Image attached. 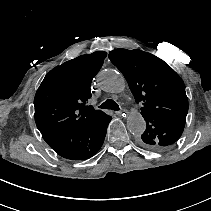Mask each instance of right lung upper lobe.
<instances>
[{
	"label": "right lung upper lobe",
	"mask_w": 211,
	"mask_h": 211,
	"mask_svg": "<svg viewBox=\"0 0 211 211\" xmlns=\"http://www.w3.org/2000/svg\"><path fill=\"white\" fill-rule=\"evenodd\" d=\"M106 53L79 56L51 70L35 98V121L44 140L80 128L101 115L88 105L91 81L100 70Z\"/></svg>",
	"instance_id": "cb5924a9"
}]
</instances>
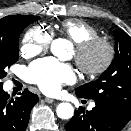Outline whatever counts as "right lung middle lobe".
<instances>
[{"label":"right lung middle lobe","mask_w":131,"mask_h":131,"mask_svg":"<svg viewBox=\"0 0 131 131\" xmlns=\"http://www.w3.org/2000/svg\"><path fill=\"white\" fill-rule=\"evenodd\" d=\"M39 19L38 16L17 15L10 20L7 30L0 33V80L7 75L5 69L18 60L19 35L25 27ZM2 85L0 81V87Z\"/></svg>","instance_id":"dd1d6c3e"}]
</instances>
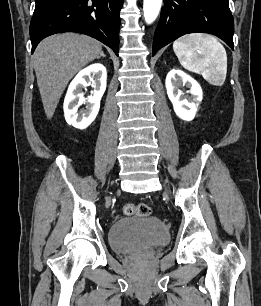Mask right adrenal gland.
<instances>
[{
  "mask_svg": "<svg viewBox=\"0 0 261 306\" xmlns=\"http://www.w3.org/2000/svg\"><path fill=\"white\" fill-rule=\"evenodd\" d=\"M100 57H106V56H105L104 53L102 52L101 55L99 56V58H100Z\"/></svg>",
  "mask_w": 261,
  "mask_h": 306,
  "instance_id": "2a0ac1e0",
  "label": "right adrenal gland"
}]
</instances>
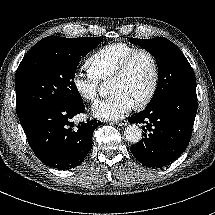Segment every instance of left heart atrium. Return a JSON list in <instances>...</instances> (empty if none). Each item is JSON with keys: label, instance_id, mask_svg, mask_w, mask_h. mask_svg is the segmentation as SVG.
<instances>
[{"label": "left heart atrium", "instance_id": "1", "mask_svg": "<svg viewBox=\"0 0 215 215\" xmlns=\"http://www.w3.org/2000/svg\"><path fill=\"white\" fill-rule=\"evenodd\" d=\"M132 101L123 93H114L109 98L95 103L92 113L100 119H120L133 108Z\"/></svg>", "mask_w": 215, "mask_h": 215}]
</instances>
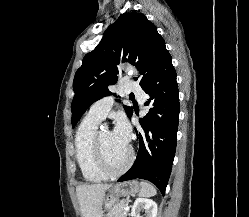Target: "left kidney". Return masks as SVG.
<instances>
[{
  "label": "left kidney",
  "mask_w": 249,
  "mask_h": 217,
  "mask_svg": "<svg viewBox=\"0 0 249 217\" xmlns=\"http://www.w3.org/2000/svg\"><path fill=\"white\" fill-rule=\"evenodd\" d=\"M145 210L146 217H156L157 216V204L152 199L148 198H137L132 206L131 216L141 217L139 212Z\"/></svg>",
  "instance_id": "1"
}]
</instances>
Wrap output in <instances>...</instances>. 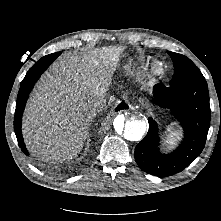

— REQUIRED WORK —
Take the line that contains "masks as SVG." and every line after it to the end of the records above; quote them exactly, leaving out the pictures.

— ANSWER SPACE —
Target: "left kidney". Return masks as SVG.
<instances>
[{
  "label": "left kidney",
  "mask_w": 249,
  "mask_h": 217,
  "mask_svg": "<svg viewBox=\"0 0 249 217\" xmlns=\"http://www.w3.org/2000/svg\"><path fill=\"white\" fill-rule=\"evenodd\" d=\"M145 210L146 217H156L157 216V204L152 199L148 198H137L132 206L131 216L141 217L139 212Z\"/></svg>",
  "instance_id": "1"
}]
</instances>
Wrap output in <instances>...</instances>. 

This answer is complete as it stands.